• [Task objective]: What you return must match the listing below character for character, minus any pictures.

• [Available data]:

□ □ □ □ □

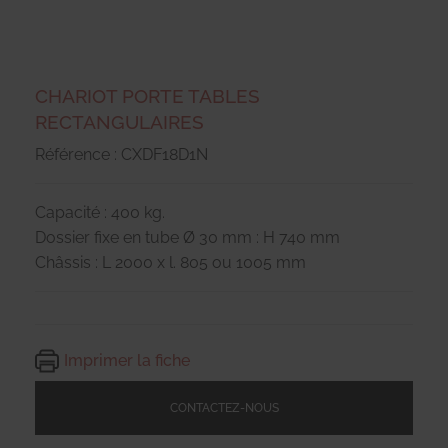
CHARIOT PORTE TABLES
RECTANGULAIRES
Référence : CXDF18D1N
Capacité : 400 kg.
Dossier fixe en tube Ø 30 mm : H 740 mm
Châssis : L 2000 x l. 805 ou 1005 mm
Imprimer la fiche
CONTACTEZ-NOUS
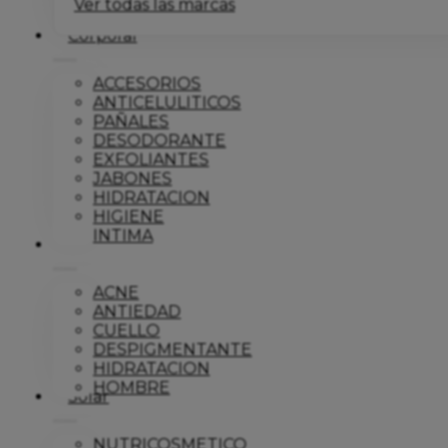
Ver todas las marcas
Corporal
ACCESORIOS
ANTICELULITICOS
PAÑALES
DESODORANTE
EXFOLIANTES
JABONES
HIDRATACION
HIGIENE
INTIMA
Dermo
ACNE
ANTIEDAD
CUELLO
DESPIGMENTANTE
HIDRATACION
HOMBRE
Solar
NUTRICOSMETICO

□ □ □ □ □

• [Finished exercise]:
CHARIOT PORTE TABLES
RECTANGULAIRES
Référence : CXDF18D1N
Capacité : 400 kg.
Dossier fixe en tube Ø 30 mm : H 740 mm
Châssis : L 2000 x l. 805 ou 1005 mm
Imprimer la fiche
CONTACTEZ-NOUS
Ver todas las marcas
Corporal
ACCESORIOS
ANTICELULITICOS
PAÑALES
DESODORANTE
EXFOLIANTES
JABONES
HIDRATACION
HIGIENE
INTIMA
Dermo
ACNE
ANTIEDAD
CUELLO
DESPIGMENTANTE
HIDRATACION
HOMBRE
Solar
NUTRICOSMETICO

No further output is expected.